Rangoon Chief Minister Attempts to Defuse Electricity Concerns         

By San Yamin Aung 31 May 2016

RANGOON — Rangoon Chief Minister Phyo Min Thein said on Tuesday that Burma’s commercial capital will continue to face blackouts in the coming months as attempts are made to address the city’s weak power cables and growing electricity demands.

“We need to think about the long-term, sustainable reconstruction of underground cables that were weak in the past due to the government’s limited budget and lack of a master plan,” Phyo Min Thein said at a press conference at the Yangon Electricity Supply Corporation.

He added that blackouts throughout Rangoon in recent days have been due to a combination of scorching temperatures and heavy rain, which have damaged power cables.

“We need to repair these cables, which will take some time. During this period, we could experience some additional blackouts,” Phyo Min Thein explained, saying that advanced warning of power outages will be given to the public through media.

“We’ll make an announcement, but these blackouts will be because of maintenance and repair of underground cables and cable towers [and not due to an insufficient electricity supply].”

Burma’s former capital uses more than half of the country’s total electricity consumption, some 1,150 megawatts, a demand the chief minister said is difficult to meet.

“This demand is likely to increase in Rangoon, as over 200 high-rise buildings, some 500 hotels and many other new projects are being constructed. It will continue to be a struggle to distribute a sufficient supply of electricity in the coming months,” Phyo Min Thein said.

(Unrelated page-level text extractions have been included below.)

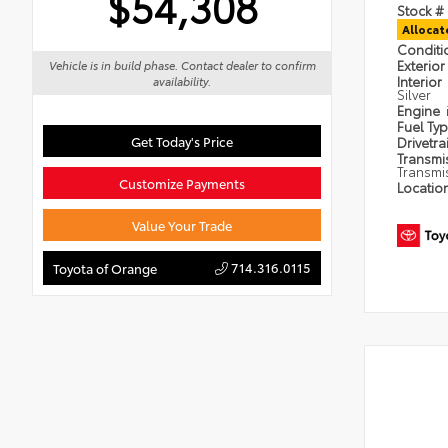
$54,308
Stock #
Alloca
Condit
Exterior
Vehicle is in build phase. Contact dealer to confirm
Interior
availability.
Silver
Engine
Fuel Ty
Get Today's Price
Drivetra
Transmi
Transmi
Customize Payments
Locatio
Value Your Trade
714.316.0115
Toyota of Orange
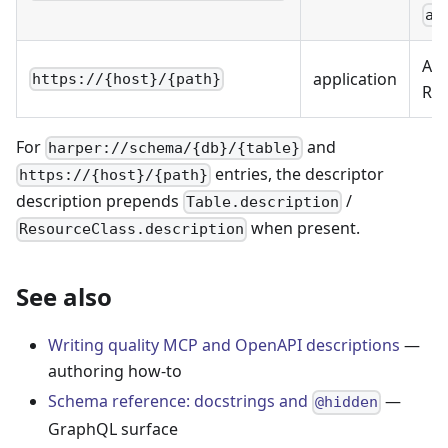
at
App
application
https://{host}/{path}
Res
For
and
harper://schema/{db}/{table}
entries, the descriptor
https://{host}/{path}
description prepends
/
Table.description
when present.
ResourceClass.description
See also
Writing quality MCP and OpenAPI descriptions
—
authoring how-to
Schema reference: docstrings and
—
@hidden
GraphQL surface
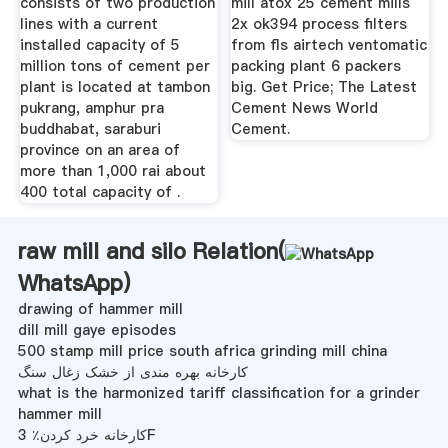
consists of two production
mill atox 25 cement mills
lines with a current
2x ok394 process filters
installed capacity of 5
from fls airtech ventomatic
million tons of cement per
packing plant 6 packers
plant is located at tambon
big. Get Price; The Latest
pukrang, amphur pra
Cement News World
buddhabat, saraburi
Cement.
province on an area of
more than 1,000 rai about
400 total capacity of .
raw mill and silo Relation(
WhatsApp
)
drawing of hammer mill
dill mill gaye episodes
500 stamp mill price south africa grinding mill china
کارخانه بهره مندی از خشک زغال سنگ
what is the harmonized tariff classification for a grinder
hammer mill
کارخانه خرد کردن٪ 3F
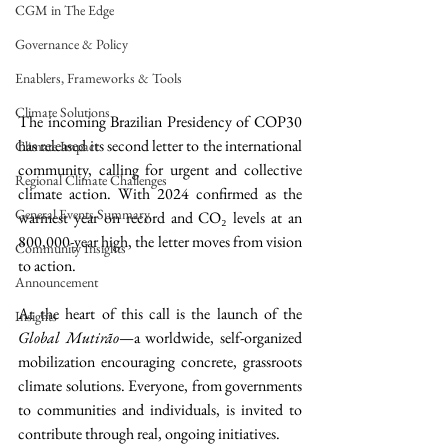
CGM in The Edge
Governance & Policy
Enablers, Frameworks & Tools
Climate Solutions
The incoming Brazilian Presidency of COP30 
has released its second letter to the international 
Climate Impact
community, calling for urgent and collective 
Regional Climate Challenges
climate action. With 2024 confirmed as the 
General Events Summary
warmest year on record and CO₂ levels at an 
800,000-year high, the letter moves from vision 
Community Insights
to action.
Announcement
At the heart of this call is the launch of the 
Insights
Global Mutirão
—a worldwide, self-organized 
mobilization encouraging concrete, grassroots 
climate solutions. Everyone, from governments 
to communities and individuals, is invited to 
contribute through real, ongoing initiatives.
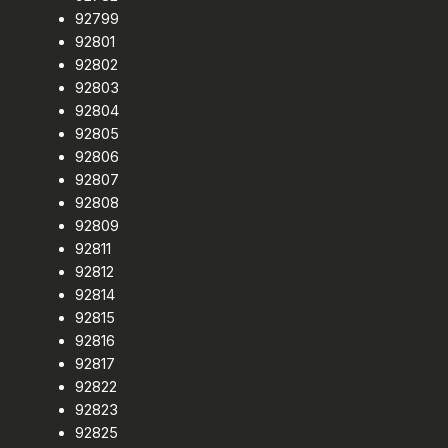
92799
92801
92802
92803
92804
92805
92806
92807
92808
92809
92811
92812
92814
92815
92816
92817
92822
92823
92825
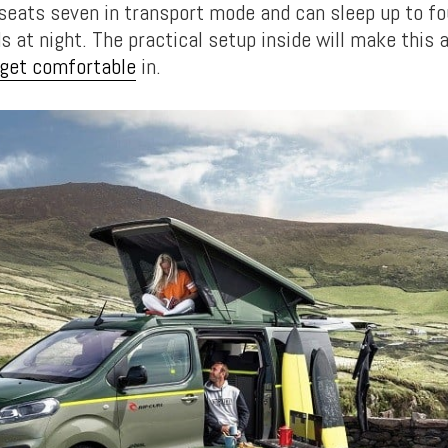
 seats seven in transport mode and can sleep up to fo
 at night. The practical setup inside will make this 
 get comfortable
in.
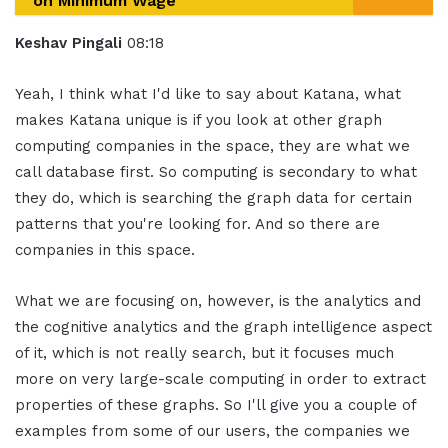
on Minimum Wage
Keshav Pingali
08:18
Yeah, I think what I'd like to say about Katana, what
makes Katana unique is if you look at other graph
computing companies in the space, they are what we
call database first. So computing is secondary to what
they do, which is searching the graph data for certain
patterns that you're looking for. And so there are
companies in this space.
What we are focusing on, however, is the analytics and
the cognitive analytics and the graph intelligence aspect
of it, which is not really search, but it focuses much
more on very large-scale computing in order to extract
properties of these graphs. So I'll give you a couple of
examples from some of our users, the companies we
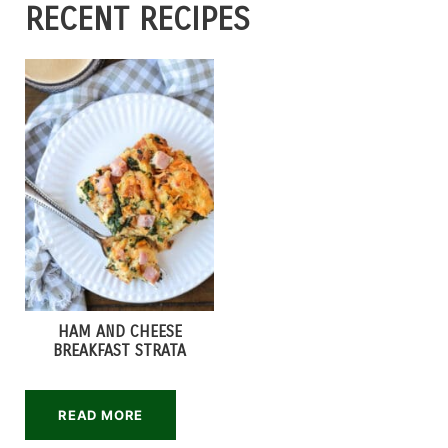
RECENT RECIPES
HAM AND CHEESE
BREAKFAST STRATA
READ MORE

The newly sworn-in National League for Democracy (NLD)-led government has been criticized for the frequent power outages across the country. Lower House Speaker Win Myint also stressed during a parliamentary session on Tuesday that the Ministry of Electric Power and Energy solve the problem. Even local newspapers have chimed in, with cartoons mocking Rangoon’s electricity situation as worse now than it was under the previous government.

“The new government is attempting to find a way to begin addressing [this problem] within 60 days,” Phyo Min Thein told reporters at the press conference.

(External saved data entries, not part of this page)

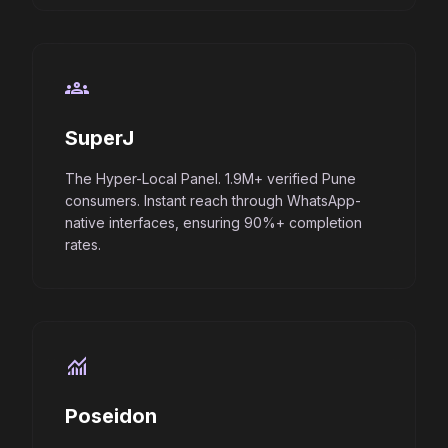
groups
SuperJ
The Hyper-Local Panel. 1.9M+ verified Pune
consumers. Instant reach through WhatsApp-
native interfaces, ensuring 90%+ completion
rates.
monitoring
Poseidon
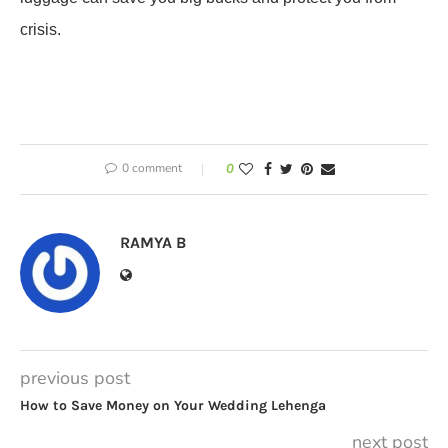
crisis.
0 comment
0
RAMYA B
previous post
How to Save Money on Your Wedding Lehenga
next post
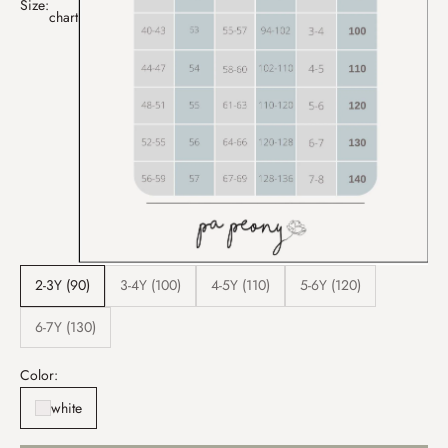
Size:
chart
2-3Y (90)
3-4Y (100)
4-5Y (110)
5-6Y (120)
6-7Y (130)
Color:
white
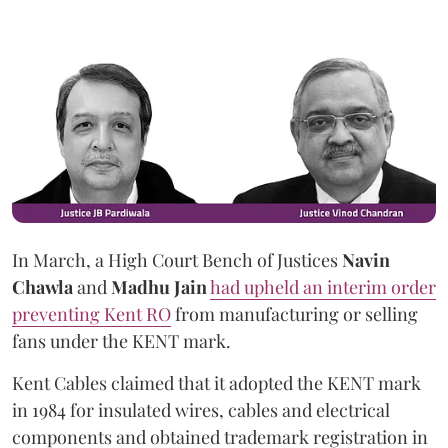
In March, a High Court Bench of Justices
Navin
Chawla
and
Madhu Jain
had upheld an interim order
preventing Kent RO
from manufacturing or selling
fans under the KENT mark.
Kent Cables claimed that it adopted the KENT mark
in 1984 for insulated wires, cables and electrical
components and obtained trademark registration in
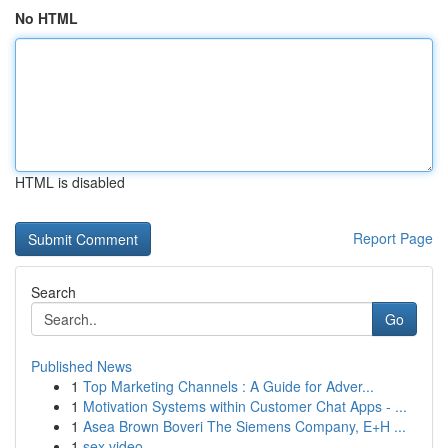
No HTML
HTML is disabled
Report Page
Search
Go
Published News
1
Top Marketing Channels : A Guide for Adver...
1
Motivation Systems within Customer Chat Apps - ...
1
Asea Brown Boveri The Siemens Company, E+H ...
1
sex video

He said that Rangoon’s regional government is discussing with companies and international organizations how to meet electricity demands, a goal they hope to achieve by next year.

“Currently, we need to get an additional 400 megawatts [for Rangoon]. One challenge will be the cost. It costs at least 130 kyats (US$0.11) per unit [to purchase the gas]. At present, we’re only collecting 35 kyats ($0.03) per unit for under 100 units from consumers. We’ll have to further discuss this price,” Phyo Min Thein said.